Penrose and Hameroff asserted that 'qualia', the components of conscious experience, are fundamental and irreducible components of reality, like electron spin, charge and mass — all derived from the omnipresent matrix of fundamental spacetime geometry at the Planck scale.

Recently two clinical studies used processed EEG brain monitors at the time of death in terminally ill or severely brain-damaged patients from whom support was withdrawn, allowing the patients to die peacefully. In both sets of patients, measurable EEG brain activity dwindled as blood pressure dropped and, eventually the heart stopped beating. But then, in each patient, there was an abrupt burst of brain activity lasting about a minute or more which correlated with gamma synchrony EEG, the most reliable marker of conscious awareness. Then, just as abruptly, the activity ceased.

5.  TSC TUCSON TABLOID, APRIL 13–17, 2010, TUCSON, ARIZONA, JCS Reporter: B. Faw,  Journal of Consciousness Studies, 17, No. 5–6, 2010, pp. 189–212.

Excerpts:
Zoran Josipovic gave a fascinating concurrent talk on the ‘Influence of Non-dual Awareness on Anti-Correlated Networks in the Brain’. The extrinisic-oriented Thalamo-Cortical Switch and the intrinsic-oriented Default Mode Network (DMN) are called anti-correlation networks because they tend to be negatively correlated with each other, with switching back and forth between them. Josipovic is trying to discover whether such anti-correlation relationship is an inherent property of brain organization or whether it is subject to cognitive control and learning. If the latter, then the brains of long-term practitioners of focused attention ‘mindfulness’meditation should have strong anti-correlated external/internal brain networks, while practitioners of ‘non-dual awareness’ (open presence) mediation — with cessation of habitual fragmenting of the field of experience into inside vs. outside, self-directed vs. other-related processes — should show less anti-correlation.  Josipovic has found such decreased anti-correlation in non-dual meditators and increased anti-correlation among the focused attention meditators.

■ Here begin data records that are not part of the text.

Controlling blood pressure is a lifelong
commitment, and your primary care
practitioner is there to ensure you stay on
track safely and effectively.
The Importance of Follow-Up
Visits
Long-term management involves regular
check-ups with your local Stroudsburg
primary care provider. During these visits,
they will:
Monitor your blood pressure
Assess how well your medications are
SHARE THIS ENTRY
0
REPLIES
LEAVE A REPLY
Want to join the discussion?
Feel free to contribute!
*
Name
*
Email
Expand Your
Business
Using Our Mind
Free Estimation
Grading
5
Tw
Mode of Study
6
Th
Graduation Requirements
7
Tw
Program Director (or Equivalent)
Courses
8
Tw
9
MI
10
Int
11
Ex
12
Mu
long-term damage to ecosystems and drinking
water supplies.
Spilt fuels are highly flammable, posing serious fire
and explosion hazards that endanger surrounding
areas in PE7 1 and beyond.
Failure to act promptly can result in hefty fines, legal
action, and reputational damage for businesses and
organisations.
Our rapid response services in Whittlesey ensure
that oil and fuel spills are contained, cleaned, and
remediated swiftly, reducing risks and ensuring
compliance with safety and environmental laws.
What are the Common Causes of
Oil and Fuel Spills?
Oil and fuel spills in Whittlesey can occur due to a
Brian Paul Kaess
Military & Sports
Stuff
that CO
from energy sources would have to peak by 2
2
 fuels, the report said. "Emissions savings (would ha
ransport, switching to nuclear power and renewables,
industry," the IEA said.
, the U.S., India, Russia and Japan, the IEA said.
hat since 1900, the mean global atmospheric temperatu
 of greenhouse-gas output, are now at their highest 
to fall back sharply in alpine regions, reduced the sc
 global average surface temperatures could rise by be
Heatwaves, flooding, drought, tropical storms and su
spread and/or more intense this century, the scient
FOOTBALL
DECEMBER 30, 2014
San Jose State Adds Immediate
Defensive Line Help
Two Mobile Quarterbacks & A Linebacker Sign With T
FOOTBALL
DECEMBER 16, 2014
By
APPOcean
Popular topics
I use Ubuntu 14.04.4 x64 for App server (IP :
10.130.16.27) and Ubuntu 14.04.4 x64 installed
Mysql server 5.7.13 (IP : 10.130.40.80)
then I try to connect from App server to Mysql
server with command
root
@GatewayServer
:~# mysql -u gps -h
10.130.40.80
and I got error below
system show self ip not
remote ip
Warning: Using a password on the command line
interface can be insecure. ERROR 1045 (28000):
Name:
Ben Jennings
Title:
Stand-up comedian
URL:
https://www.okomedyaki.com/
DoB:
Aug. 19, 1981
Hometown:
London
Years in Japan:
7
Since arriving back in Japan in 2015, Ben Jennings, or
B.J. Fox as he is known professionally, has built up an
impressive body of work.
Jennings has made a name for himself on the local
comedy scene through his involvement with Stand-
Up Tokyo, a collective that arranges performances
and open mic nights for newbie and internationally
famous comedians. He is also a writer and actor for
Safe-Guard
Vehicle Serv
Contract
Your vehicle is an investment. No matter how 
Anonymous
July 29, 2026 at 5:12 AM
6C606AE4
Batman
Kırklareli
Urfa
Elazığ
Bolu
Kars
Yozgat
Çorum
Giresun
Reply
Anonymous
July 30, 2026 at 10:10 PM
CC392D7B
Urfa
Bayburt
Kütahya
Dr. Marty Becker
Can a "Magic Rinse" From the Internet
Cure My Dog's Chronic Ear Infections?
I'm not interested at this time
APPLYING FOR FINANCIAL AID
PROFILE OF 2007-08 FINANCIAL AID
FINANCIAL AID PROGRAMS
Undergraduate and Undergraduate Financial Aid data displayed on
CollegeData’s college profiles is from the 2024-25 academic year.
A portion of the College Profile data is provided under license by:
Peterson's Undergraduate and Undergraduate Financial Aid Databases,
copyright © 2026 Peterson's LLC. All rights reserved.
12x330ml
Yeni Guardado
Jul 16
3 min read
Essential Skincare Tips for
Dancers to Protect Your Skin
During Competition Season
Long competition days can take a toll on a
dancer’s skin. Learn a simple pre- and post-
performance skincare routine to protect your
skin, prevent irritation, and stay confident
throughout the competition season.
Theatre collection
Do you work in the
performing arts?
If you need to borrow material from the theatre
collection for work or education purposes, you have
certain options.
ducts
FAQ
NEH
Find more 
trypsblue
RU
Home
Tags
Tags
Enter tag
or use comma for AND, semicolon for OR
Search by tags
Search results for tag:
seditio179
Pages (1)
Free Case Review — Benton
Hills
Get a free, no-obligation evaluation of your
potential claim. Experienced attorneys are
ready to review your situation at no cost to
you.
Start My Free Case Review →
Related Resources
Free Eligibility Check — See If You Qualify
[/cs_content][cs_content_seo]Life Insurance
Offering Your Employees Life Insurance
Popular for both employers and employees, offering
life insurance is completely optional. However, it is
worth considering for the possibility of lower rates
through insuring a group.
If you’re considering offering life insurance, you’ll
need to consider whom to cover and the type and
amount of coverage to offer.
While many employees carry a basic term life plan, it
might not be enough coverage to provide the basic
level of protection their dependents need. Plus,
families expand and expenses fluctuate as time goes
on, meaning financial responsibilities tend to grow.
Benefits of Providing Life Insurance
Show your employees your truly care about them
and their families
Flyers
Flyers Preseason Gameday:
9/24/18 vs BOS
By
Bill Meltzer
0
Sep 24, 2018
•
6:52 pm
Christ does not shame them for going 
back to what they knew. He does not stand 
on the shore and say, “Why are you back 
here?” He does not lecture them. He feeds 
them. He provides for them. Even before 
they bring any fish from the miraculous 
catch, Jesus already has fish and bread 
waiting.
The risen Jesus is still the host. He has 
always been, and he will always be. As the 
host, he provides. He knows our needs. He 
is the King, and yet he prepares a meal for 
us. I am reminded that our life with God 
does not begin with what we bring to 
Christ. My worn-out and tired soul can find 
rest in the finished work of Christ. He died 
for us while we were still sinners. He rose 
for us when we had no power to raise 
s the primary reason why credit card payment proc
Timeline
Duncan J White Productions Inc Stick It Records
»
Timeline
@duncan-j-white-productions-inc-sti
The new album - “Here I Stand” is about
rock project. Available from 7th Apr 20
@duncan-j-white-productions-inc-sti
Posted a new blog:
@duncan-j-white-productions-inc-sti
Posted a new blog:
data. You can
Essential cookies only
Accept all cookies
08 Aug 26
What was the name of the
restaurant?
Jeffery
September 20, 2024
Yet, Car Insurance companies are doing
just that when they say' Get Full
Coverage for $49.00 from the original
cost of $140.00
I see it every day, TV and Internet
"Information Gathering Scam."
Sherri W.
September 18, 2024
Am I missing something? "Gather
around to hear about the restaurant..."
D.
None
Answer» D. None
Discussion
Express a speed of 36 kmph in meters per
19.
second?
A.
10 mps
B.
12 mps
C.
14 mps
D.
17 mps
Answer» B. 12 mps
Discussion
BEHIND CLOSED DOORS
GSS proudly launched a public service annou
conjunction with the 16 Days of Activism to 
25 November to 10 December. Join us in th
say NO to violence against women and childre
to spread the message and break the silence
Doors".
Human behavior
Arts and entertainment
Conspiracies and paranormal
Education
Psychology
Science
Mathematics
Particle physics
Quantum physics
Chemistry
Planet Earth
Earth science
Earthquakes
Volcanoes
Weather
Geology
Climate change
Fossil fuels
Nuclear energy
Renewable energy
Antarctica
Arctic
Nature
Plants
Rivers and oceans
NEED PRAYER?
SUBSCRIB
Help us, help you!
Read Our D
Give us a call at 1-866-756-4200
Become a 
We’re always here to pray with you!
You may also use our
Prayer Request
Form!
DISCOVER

The non-duality brain is not merely suppressing self-related processing; both self-related and other-related processing are active. This shows a trait effect for open-presence meditation and neural mechanisms for holistic experience.

Jeffery Martin followed with a rather ironic talk on ‘empirically testing purported claims of enlightenment using standard psychological methods and instruments’. For the past few years he has traveled around and given standard tests and surveys to people claiming some types of non-symbolic states. After the batch of tests he interviews folks for 3–5 hours, matching their language to their purported transformation. He has a 300+ database of non-duality awakenings’, with two fifths of them in the US — with 40% of those in California (‘very surprising!’). The ‘purported claim’ refers to people who claim states with ‘no self’ but use ‘I did’ statements as much as anyone; no one at work notices the difference; and they show the same bodily  conditions, anxiety, and racial and gender bias. They claim reduction in thought, but it is not true. They claim lack of agency with no doer, that things pass through with no ‘I’ to catch them, and that their eyes lock onto an attractive person but there is no follow through.

6.    A Holoinformational Model of Consciousness, Francisco Di Biase, Albert Schweitzer University, Switzerland; World Information Distributed University, Belgium; Quantum Biosystems 2009, 3, 207-220 207.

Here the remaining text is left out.